The European Commission’s work on integrating sustainability considerations is an “essential milestone” that will further encourage the availability of environmental, social and governance (ESG) products to European investors, according to the European Fund and Asset Management Association (EFAMA).
The comments were made in response to the EC’s consultations on delegated acts that seek to integrate sustainability risks and sustainability factors into UCITS, Alternative Investment Fund Managers Directive (AIFMD) and the Markets in Financial Instruments Directive (MiFID).
In its response, EFAMA said it has always firmly supported the creation of a robust framework for sustainable investing which facilitates the transition to a more sustainable European economy.
EFAMA highlighted that MiFID II, UCITS and AIFMD Delegated Acts should ensure that sustainable investing becomes mainstream but the commission’s proposals in their current state will not achieve this goal.
Consequently, EFAMA has insisted that the commission follows several essential adjustments. One of these adjustments would mean that MiFID must be fully aligned with the Sustainable Finance Disclosures Regulation (SFDR).
This must be with a clear distinction between Article 8 products (products promoting environmental and social characteristics) and Article 9 products (products pursuing sustainability investments), the association outlined.

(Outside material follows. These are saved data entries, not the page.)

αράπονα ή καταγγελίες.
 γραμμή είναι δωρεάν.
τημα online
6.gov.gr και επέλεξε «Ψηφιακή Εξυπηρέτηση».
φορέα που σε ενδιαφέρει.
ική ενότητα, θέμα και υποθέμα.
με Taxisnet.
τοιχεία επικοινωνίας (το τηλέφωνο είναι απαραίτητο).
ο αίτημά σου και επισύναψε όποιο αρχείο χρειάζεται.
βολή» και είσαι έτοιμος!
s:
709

Only the latter should be required to invest in sustainable investments, the association noted.
EFAMA added: “One must avoid a situation in which a client who expresses sustainability preferences cannot be offered an Article 8 product while the very same product can be marketed as promoting environmental or social characteristics under SFDR.”
Further to this, it was stipulated that MiFID must not go beyond the existing SFDR requirements regarding principal adverse impact (PAI).
According to EFAMA, the proposed delegated acts are significantly extending the scope of PAI at product-level that was previously agreed by European co-legislators.
Meanwhile, the association also expressed its support for the integration of sustainability risks as part of the risk management policy at fund level in UCITS and AIFMD, however, highlight that it sees no reason to introduce this specific risk in the context of provisions related to general organisational due diligence or conflict of interest requirements, which by nature are not risks-related.
Additionally, EFAMA explained the specific requirements for sustainability risk management underscore the need for such risk management to be based on reliable information.
EFAMA said it hopes that changes to the Non-Financial Reporting Directive (NFRD) will improve the availability and reliability of ESG data, the directive will not be in place in time for these UCITS and AIFMD amended rules to take effect.
Until at least 2023 to 2024, disclosures by issuers will be completed on a non-standardised ‘comply and explain’ basis.
As well as this, until the revised NFRD is in place, EFAMA insisted that asset managers should be allowed to assess sustainability risks also on a qualitative basis when firms set up their risk management frameworks.
Tanguy van de Werve, EFAMA director general, commented: “The question European policy makers are now faced with, is whether to create a standardised tick-the-box system -putting sustainability in a niche- or to opt for a flexible approach promoting dynamic developments in sustainable investing. We would definitely advise for the latter as a flexible approach will foster a sustainable European economy.”